Licence Appeal Tribunal File Number: 24-014108/AABS
In the matter of an application pursuant to subsection 280(2) of the Insurance Act, RSO 1990, c I.8, in relation to statutory accident benefits.
Between:
Anthony Addo
Applicant
and
Co-operators General Insurance Company
Respondent
DECISION
ADJUDICATOR:
Roderick Walker
APPEARANCES:
For the Applicant:
Renata Szady, Paralegal
For the Respondent:
Lisa Armstrong, Counsel
HEARD: In Writing
By Way of Written Submissions
OVERVIEW
1Anthony Addo, the applicant, was involved in an automobile accident on October 10, 2022, and sought benefits pursuant to the Statutory Accident Benefits Schedule - Effective September 1, 2010 (including amendments effective June 1, 2016) (the “Schedule”). The applicant was denied benefits by the respondent, Co-operators General Insurance Company, and applied to the Licence Appeal Tribunal - Automobile Accident Benefits Service (the “Tribunal”) for resolution of the dispute.

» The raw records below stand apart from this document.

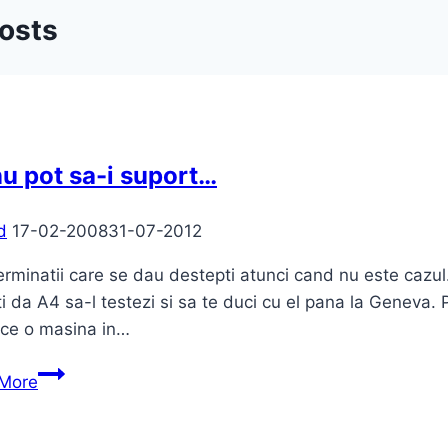
Posts
u pot sa-i suport…
d
17-02-2008
31-07-2012
rminatii care se dau destepti atunci cand nu este cazul.
ti da A4 sa-l testezi si sa te duci cu el pana la Geneva. 
ce o masina in…
Ce
More
nu
pot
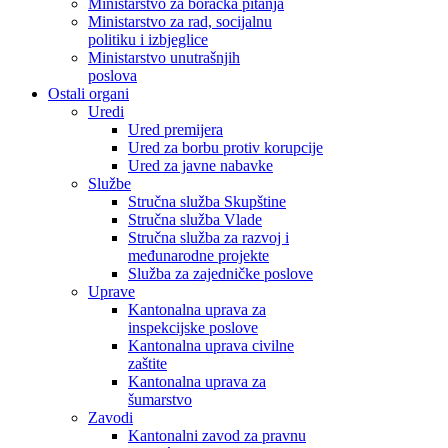
Ministarstvo za boračka pitanja
Ministarstvo za rad, socijalnu
politiku i izbjeglice
Ministarstvo unutrašnjih
poslova
Ostali organi
Uredi
Ured premijera
Ured za borbu protiv korupcije
Ured za javne nabavke
Službe
Stručna služba Skupštine
Stručna služba Vlade
Stručna služba za razvoj i
međunarodne projekte
Služba za zajedničke poslove
Uprave
Kantonalna uprava za
inspekcijske poslove
Kantonalna uprava civilne
zaštite
Kantonalna uprava za
šumarstvo
Zavodi
Kantonalni zavod za pravnu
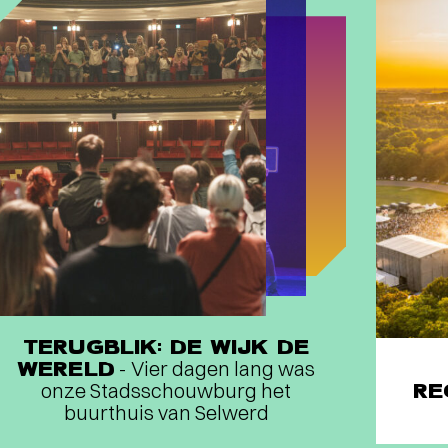
TERUGBLIK: DE WIJK DE
WERELD
- Vier dagen lang was
onze Stadsschouwburg het
RE
buurthuis van Selwerd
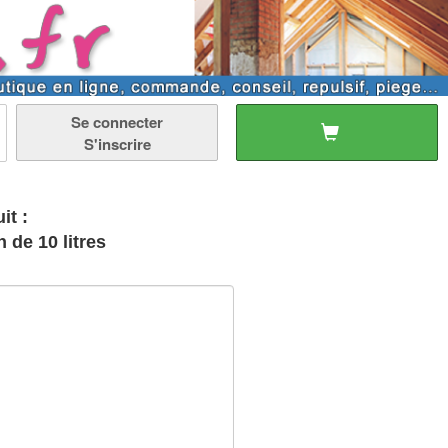
Se connecter
S'inscrire
it :
 de 10 litres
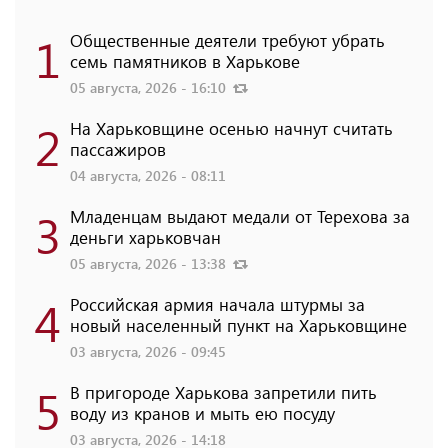
1
Общественные деятели требуют убрать
семь памятников в Харькове
05 августа, 2026 - 16:10
2
На Харьковщине осенью начнут считать
пассажиров
04 августа, 2026 - 08:11
3
Младенцам выдают медали от Терехова за
деньги харьковчан
05 августа, 2026 - 13:38
4
Российская армия начала штурмы за
новый населенный пункт на Харьковщине
03 августа, 2026 - 09:45
5
В пригороде Харькова запретили пить
воду из кранов и мыть ею посуду
03 августа, 2026 - 14:18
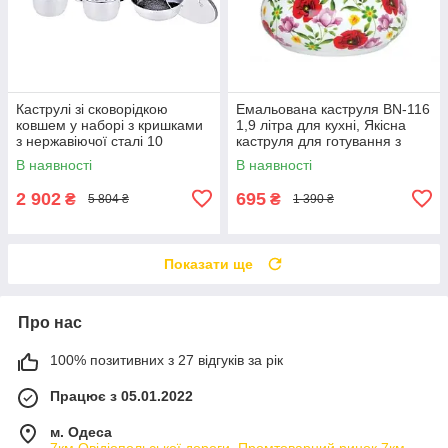
Каструлі зі сковорідкою
Емальована каструля BN-116
ковшем у наборі з кришками
1,9 літра для кухні, Якісна
з нержавіючої сталі 10
каструля для готування з
предметів Benson BN-291
товстим дном
В наявності
В наявності
2 902
695
₴
₴
5 804 ₴
1 390 ₴
Показати ще
Про нас
100% позитивних з 27 відгуків за рік
Працює з 05.01.2022
м. Одеса
7км Овідіопольської дороги, Промтоварний ринок 7км,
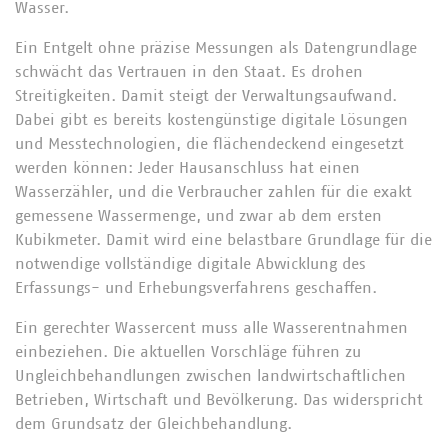
Wasser.
Ein Entgelt ohne präzise Messungen als Datengrundlage
schwächt das Vertrauen in den Staat. Es drohen
Streitigkeiten. Damit steigt der Verwaltungsaufwand.
Dabei gibt es bereits kostengünstige digitale Lösungen
und Messtechnologien, die flächendeckend eingesetzt
werden können: Jeder Hausanschluss hat einen
Wasserzähler, und die Verbraucher zahlen für die exakt
gemessene Wassermenge, und zwar ab dem ersten
Kubikmeter. Damit wird eine belastbare Grundlage für die
notwendige vollständige digitale Abwicklung des
Erfassungs- und Erhebungsverfahrens geschaffen.
Ein gerechter Wassercent muss alle Wasserentnahmen
einbeziehen. Die aktuellen Vorschläge führen zu
Ungleichbehandlungen zwischen landwirtschaftlichen
Betrieben, Wirtschaft und Bevölkerung. Das widerspricht
dem Grundsatz der Gleichbehandlung.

2The applicant was previously involved in a separate accident on December 9, 2021, approximately 10 months before. The applicant submits the injuries sustained as a result of the December 9, 2021 accident were aggravated by the October 10, 2022, accident. The respondent disputes this and submits that the applicant’s injuries from the 2021 accident have healed and are not an issue for the case at hand.
ISSUES
3The issues in dispute are:
i. Are the applicant’s injuries predominantly minor as defined in s. 3 of the Schedule and therefore subject to treatment within the $3,500.00 Minor Injury Guideline limit (“MIG”)?
ii. Is the applicant entitled to $3,832.28 for Physiotherapy Services, proposed by Rouge Valley Sports and Injury Wellness in a treatment plan/OCF-18 (“plan”) dated November 2, 2022?
iii. Is the applicant entitled to $3,092.28 for Physiotherapy Services, proposed by Rouge Valley Sports and Injury Wellness in a plan dated February 2, 2023?
iv. Is the applicant entitled to $2,200.00 for a Psychological Assessment, proposed by Counselling and Psychological Services of Metropolitan Toronto in a plan dated October 10, 2024?
v. Is the respondent liable to pay an award under s. 10 of Reg. 664 because it unreasonably withheld or delayed payments to the applicant?
vi. Is the applicant entitled to interest on any overdue payment of benefits?
RESULT
4The applicant’s injuries are predominately minor, and the applicant remains in the MIG. The applicant is not entitled to the treatment plans in dispute, interest or an award.
ANALYSIS
MIG
5Section 18(1) of the Schedule provides that medical and rehabilitation benefits are limited to $3,500.00 if the insured sustains impairments that are predominantly a minor injury. Section 3(1) defines a “minor injury” as “one or more of a sprain, strain, whiplash associated disorder, contusion, abrasion, laceration or subluxation and includes any clinically associated sequelae to such an injury.”
6An insured may be removed from the MIG if they can establish that their accident-related injuries fall outside of the MIG or, under s. 18(2), that they have a documented pre-existing injury or condition combined with compelling medical evidence stating that the condition precludes recovery if they are kept within the confines of the MIG. The Tribunal has also determined that chronic pain with functional impairment or a psychological condition may warrant removal from the MIG. In all cases, the burden of proof lies with the applicant. In this case, the applicant is relying on a chronic pain impairment and a pre-existing injury to be removed from the MIG.
The applicant does not suffer from a chronic pain impairment or a pre-existing injury
7I find that the applicant does not suffer from a chronic pain impairment or a pre- existing injury warranting removal from the MIG.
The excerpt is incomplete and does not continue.